EW: Book Retrospective

Entertainment Weekly is celebrating its 20th anniversary this week! It's hard to believe the rag rack staple is so young. I've been reading Entertainment Weekly for somewhere around five-years now with only momentary punctuations of unsubscription, and yesterday I cleaned out my closet to find full year or twos worth dating back to around 2005. It felt like the stars were aligning, so I thought I'd plow through the book reviews from five years past, and share some retrospective observations, quotes and ironies.

July 22nd, 2005: Before hitting super-star status with The Road, the review for Cormac McCarthy's No Country For Old Men gets buried behind reviews for a bunch of books no one remembers.

September 9th, 2005: The late Marlon Brando and Donald Cammell's Fan-Tan is released, despite both authors having had lost interest in it years before and being dead. EW said "surely the story behind the story is the only story worth telling in Fan-Tan,". They gave it a nice, fat D.

September 30th, 2005: Julie & Julia by foul-mouthed Julie Powell comes out and grades an A. Later gets adapted into a movie that doesn't make sense because Julie Powell is a bit of a bitch, and Amy Adams isn't.

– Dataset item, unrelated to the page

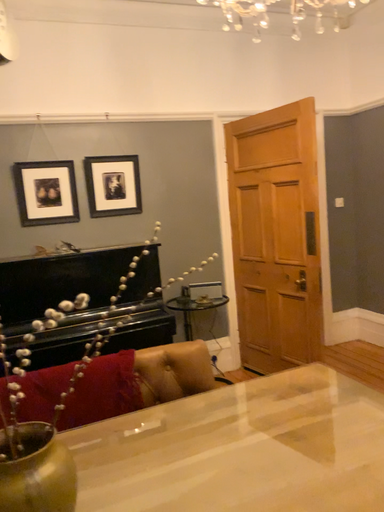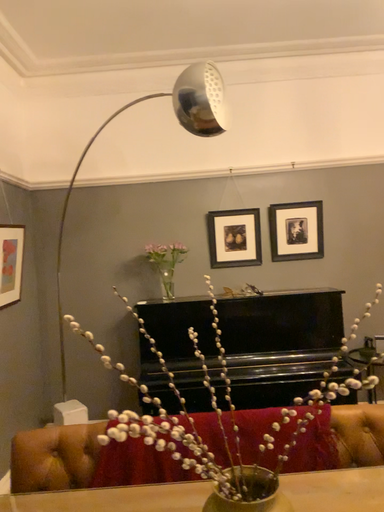 Question: How did the camera likely rotate when shooting the video?

Choices:
 (A) rotated left
 (B) rotated right

Answer: (A)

December 16th, 2005: EW runs an article that begins "Who ever said books were supposed to be cheap?", and follows with a list of impressive, pricey coffee-table tomes. Oh, 2005.

December 30th/June 6th, 2005/06: Best of 2005 Fiction list doesn't include Pulitzer winning Gilead by Marylnne Robinson, or Hugo winning Jonathan Strange & Mr. Norrell by Susanna Clarke.

January 13th, 2006: EW runs an article on Brooklyn native Paul Auster whom I decided today I would read next, and for the first time. The article details Auster's interest in astronomical coincidences. The article ends mentioning what day "Paul Auster Day" is in Brooklyn. It's February 27th. Today.

March 17th, 2006: With the release of Macaulay Culkin's Junior, EW includes a ranking of other celebrity novels, which they did sometime in 2009 with another celebrity release, making me wonder how many times EW has recycled such devices.

March 24th, 2006: A Da Vinci Code imitator, Javier Sierra's The Secret Supper, trumps new releases by Christopher Moore and Colson Whitehead for the feature review. Early March 2006 marked an additional 5 million copy printing of the Da Vinci Code, and feature on Sierra is a testament to the fever the country was in over Dan Brown. Sierra's book also went on to be a best seller.

June 9th, 2006: Sara Gruin's best seller Water For Elephants gets graded a B, and takes a backseat to John Updike's second-to-last novel Terrorist (C+): Yet another post-9/11 novel. Is it any wonder why Terrorist clung to the discount shelves?

July 29th, 2006: Eragon author Christopher Paolini reviews the sixth installment in the Harry Potter series, The Half-Blood Prince. Because he's an expert on good young adult fiction?

I can't even tell you how many hours this blog took, simple though it is. Having looked through all of these, I can tell you a movie retrospective would be ripe for the picking. Oh, so very ripe. Should I? Hm.